The Queensland Major Contractors Association (QMCA) has expressed serious concerns regarding the recent statements from the Commonwealth Government suggesting possible reductions in infrastructure funding in the wake of the much-delayed Federal Review of the nation’s infrastructure pipeline.
“QMCA recognises the delicate balance required to foster economic growth without exacerbating inflationary pressures,” said CEO Andrew Chapman.
“However, this does not mean a razor should be taken to vital projects that will have long-term economic benefits, particularly in Queensland, which is experiencing significant economic and population growth, the continuation of which will require investment in infrastructure to support and sustain.”

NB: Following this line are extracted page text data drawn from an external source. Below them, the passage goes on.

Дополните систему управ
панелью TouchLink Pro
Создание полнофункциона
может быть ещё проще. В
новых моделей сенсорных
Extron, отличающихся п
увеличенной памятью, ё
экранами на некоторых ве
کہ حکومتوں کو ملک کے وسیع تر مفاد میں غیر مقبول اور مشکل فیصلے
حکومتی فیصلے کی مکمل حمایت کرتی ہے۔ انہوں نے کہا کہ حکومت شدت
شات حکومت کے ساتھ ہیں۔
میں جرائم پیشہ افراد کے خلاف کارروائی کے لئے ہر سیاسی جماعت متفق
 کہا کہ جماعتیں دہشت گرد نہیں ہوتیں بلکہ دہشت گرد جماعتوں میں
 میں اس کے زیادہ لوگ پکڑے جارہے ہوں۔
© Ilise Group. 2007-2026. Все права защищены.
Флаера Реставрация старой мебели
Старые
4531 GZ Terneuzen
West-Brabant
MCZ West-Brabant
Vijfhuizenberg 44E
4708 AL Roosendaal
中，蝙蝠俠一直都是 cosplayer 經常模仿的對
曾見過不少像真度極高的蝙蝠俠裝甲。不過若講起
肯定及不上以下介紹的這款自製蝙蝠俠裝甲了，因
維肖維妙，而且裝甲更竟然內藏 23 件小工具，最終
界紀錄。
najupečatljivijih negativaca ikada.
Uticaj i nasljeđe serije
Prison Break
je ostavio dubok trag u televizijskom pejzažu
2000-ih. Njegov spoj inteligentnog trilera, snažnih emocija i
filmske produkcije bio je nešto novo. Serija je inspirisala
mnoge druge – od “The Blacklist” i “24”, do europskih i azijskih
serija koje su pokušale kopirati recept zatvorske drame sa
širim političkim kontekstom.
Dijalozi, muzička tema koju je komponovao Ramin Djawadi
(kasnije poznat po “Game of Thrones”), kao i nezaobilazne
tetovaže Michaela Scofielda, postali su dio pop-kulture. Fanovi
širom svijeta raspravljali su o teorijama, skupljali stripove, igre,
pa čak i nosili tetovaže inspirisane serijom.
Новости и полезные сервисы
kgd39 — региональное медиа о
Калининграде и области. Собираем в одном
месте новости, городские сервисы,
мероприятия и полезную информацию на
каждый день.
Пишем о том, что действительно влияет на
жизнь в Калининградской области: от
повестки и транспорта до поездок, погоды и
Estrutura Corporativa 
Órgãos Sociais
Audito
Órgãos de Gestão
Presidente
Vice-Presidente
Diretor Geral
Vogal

QMCA suggests that the Commonwealth Government could find substantial savings by re-evaluating projects in New South Wales and Victoria, states that have benefitted from decades of investment and have multiple multi-year mega projects already in delivery.
“Considerable investments to support growth in New South Wales and Victoria have yielded vital infrastructure; it should now be Queensland’s time to be the beneficiaries of economically transformative infrastructure investment.”
“The Commonwealth Government could find substantial savings by re-evaluating the timeframes and investment in projects such as Suburban Rail Loop in Melbourne, which has an estimated delivery cost of $50 billion (and debatable benefits).”
“Without steadfast funding commitments, economic growth may falter, undermining the state’s ability to provide housing, employment, and a legacy for burgeoning industries. Such a situation could also detract from the success of the 2032 Olympic Games, where global attention will be fixed on Queensland.”
The forthcoming 2023 QMCA CSQ Major Projects Pipeline Report, to be launched on the 15th of November, underscores the expanding infrastructure opportunities within Queensland.
“Fundamentally, the Commonwealth Government must prioritise infrastructure investments that bolster economic growth in regions that benefit the most, such as Queensland. However, with the comments coming out of Canberra and a significant delay on the release of the review, there is genuine concern in the industry that vital infrastructure projects that support economic growth will be stalled.”
“Funding should not favour projects in economically saturated areas with questionable benefits, and should not be made for political gain, but to address genuine need,” said Andrew.